What is needed is for both national and EU accountability mechanisms to play their part.
This means national politicians and journalists engaging in detailed scrutiny of the role played by national governments in the EU process, as well as MEPs and journalists at EU level scrutinising the role of the Commission.
In relation to the authorisation process carried out by the EMA, accountability is also needed.
The agency has explained that it is granting conditional authorisations, which are more comprehensive than the emergency authorisations granted by the UK authorities, and that therefore their process needs more time.
But they have not explained why they have chosen this slower, more comprehensive method at a time when thousands are dying daily.
So far, the degree of accountability at EU level has been inadequate.
The response of EU Health Commissioner Kyriakides’s spokesperson to Der Spiegel’s allegations was that “we do not comment on the progress of negotiations”.
Writing in the Irish Examiner, Renew Europe and Fianna Fail MEP Billy Kelleher – who sits on the European Parliament’s public health committee – made it clear that even he in somewhat in the dark.
He wrote that he is still seeking proper answers in relation to the Commission’s procurement decisions. He also noted that there had been ‘minimal communication’ from the EMA and no proper explanation of why they had chosen to pursue the slower form of vaccine authorisation in an emergency.
The Commission, the EMA and the member states may have good reasons for the decisions they took. In the long run, their approach may even turn out best.
But EU citizens deserve to hear these explanations. Because EU decision-making involves several actors each accountable to different bodies, it is all too easy for any individual actor to pass the buck.
However, there are signs that the system can work.
National politicians and journalists are asking increasingly pointed questions about failures in roll-out programmes and the role played by national ministers in the EU procurement process.

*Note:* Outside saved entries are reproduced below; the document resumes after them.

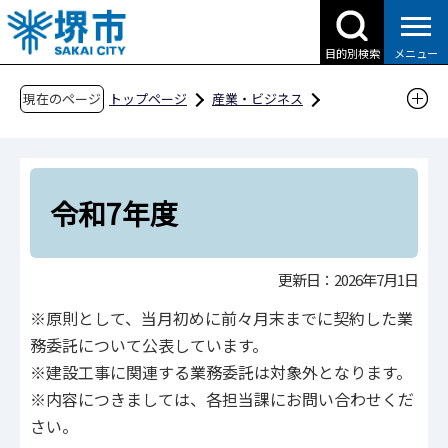
こ
の
目的別検索
メニュー
ペ
ー
現在のページ
トップページ
産業・ビジネス
ジ
入札・契約・公売
の
物品調達、業務委託・役務の提供、賃借・売払
先
い
頭
令和7年度
入札・契約結果情報
で
す
業務委託に係る入札・契約結果等情報
更新日：2026年7月1日
業務委託に係る入札・契約結果等情報（建設
※原則として、当⽉初めに前々⽉末までに契約した業
局）
務委託について公表しています。
令和7年度
※建設⼯事に関連する業務委託は対象外となります。
※内容につきましては、各担当課にお問い合わせくだ
さい。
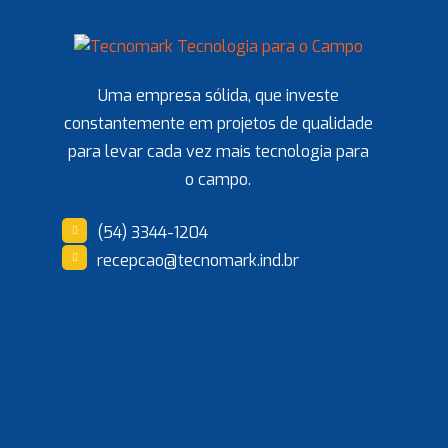
Uma empresa sólida, que investe
constantemente em projetos de qualidade
para levar cada vez mais tecnologia para
o campo.
(54) 3344-1204
recepcao@tecnomark.ind.br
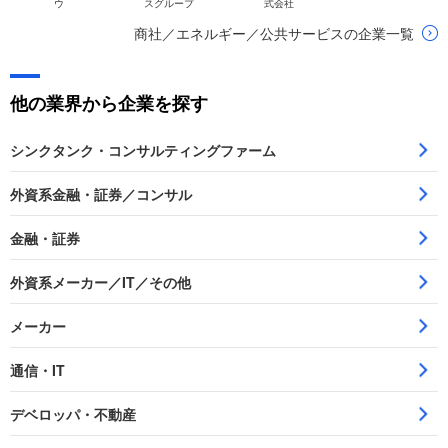
ウ
スグループ
式会社
商社／エネルギー／公共サービスの企業一覧
他の業界から企業を探す
シンクタンク・コンサルティングファーム
外資系金融・証券／コンサル
金融・証券
外資系メーカー／IT／その他
メーカー
通信・IT
デベロッパ・不動産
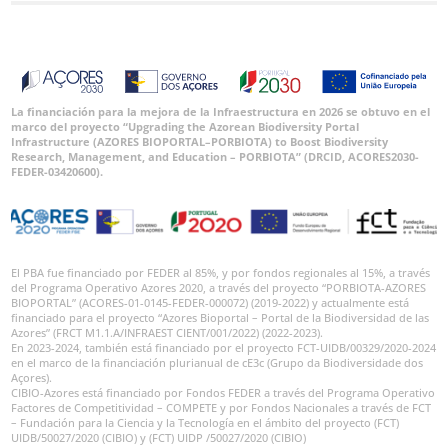
La financiación para la mejora de la Infraestructura en 2026 se obtuvo en el
marco del proyecto “Upgrading the Azorean Biodiversity Portal
Infrastructure (AZORES BIOPORTAL–PORBIOTA) to Boost Biodiversity
Research, Management, and Education – PORBIOTA” (DRCID, ACORES2030-
FEDER-03420600).
El PBA fue financiado por FEDER al 85%, y por fondos regionales al 15%, a través
del Programa Operativo Azores 2020, a través del proyecto “PORBIOTA-AZORES
BIOPORTAL” (ACORES-01-0145-FEDER-000072) (2019-2022) y actualmente está
financiado para el proyecto “Azores Bioportal – Portal de la Biodiversidad de las
Azores” (FRCT M1.1.A/INFRAEST CIENT/001/2022) (2022-2023).
En 2023-2024, también está financiado por el proyecto FCT-UIDB/00329/2020-2024
en el marco de la financiación plurianual de cE3c (Grupo da Biodiversidade dos
Açores).
CIBIO-Azores está financiado por Fondos FEDER a través del Programa Operativo
Factores de Competitividad – COMPETE y por Fondos Nacionales a través de FCT
– Fundación para la Ciencia y la Tecnología en el ámbito del proyecto (FCT)
UIDB/50027/2020 (CIBIO) y (FCT) UIDP /50027/2020 (CIBIO)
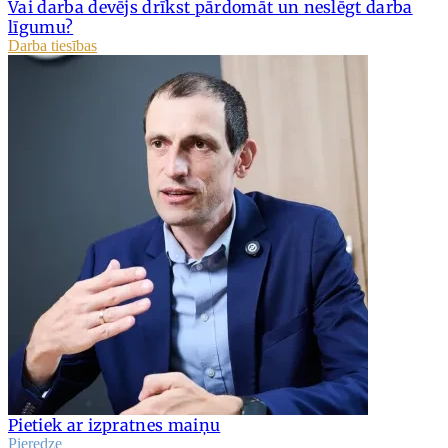
Vai darba devējs drīkst pārdomāt un neslēgt darba
līgumu?
Darba tiesības
Pietiek ar izpratnes maiņu
Pieredze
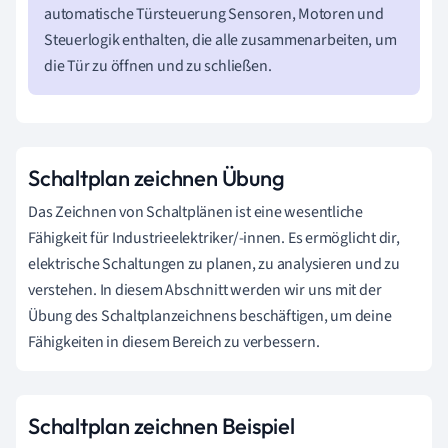
automatische Türsteuerung Sensoren, Motoren und
Steuerlogik enthalten, die alle zusammenarbeiten, um
die Tür zu öffnen und zu schließen.
Schaltplan zeichnen Übung
Das Zeichnen von Schaltplänen ist eine wesentliche
Fähigkeit für Industrieelektriker/-innen. Es ermöglicht dir,
elektrische Schaltungen zu planen, zu analysieren und zu
verstehen. In diesem Abschnitt werden wir uns mit der
Übung des Schaltplanzeichnens beschäftigen, um deine
Fähigkeiten in diesem Bereich zu verbessern.
Schaltplan zeichnen Beispiel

The public health committee of the European Parliament has invited both Commissioner Kyriakides and the head of the EMA to appear before it to account for their decisions.
This multilevel accountability process is more complicated than national accountability processes, but this is an inevitable consequence of the multilevel decision-making processes needed in a Union of 27 states.
Thankfully, the debate has thus far avoided being distorted by the tendency to see everything through the lens of people’s broader attitude to European integration.
Of course, Eurosceptics have stuck to their tendency to see any failures in an EU process as evidence of the rottenness of the EU as a whole, and the Commission has continued to claim any successful action as evidence of the need for greater integration.
However, in the vaccine debate so far there has been a good number of contributions focusing on what went well and what went wrong rather than an instrumentalisation of the vaccine issue in the service of a wider pro-EU or anti-EU agenda. This is healthy.
The Union is secure enough and powerful enough to survive occasions when its decision-making processes produce sub-optimal outcomes. Indeed, it is only by accounting for its errors that it can learn how to avoid them in the future.
Note: The views expressed in this post are those of the author, and not of the UCL European Institute, nor of UCL.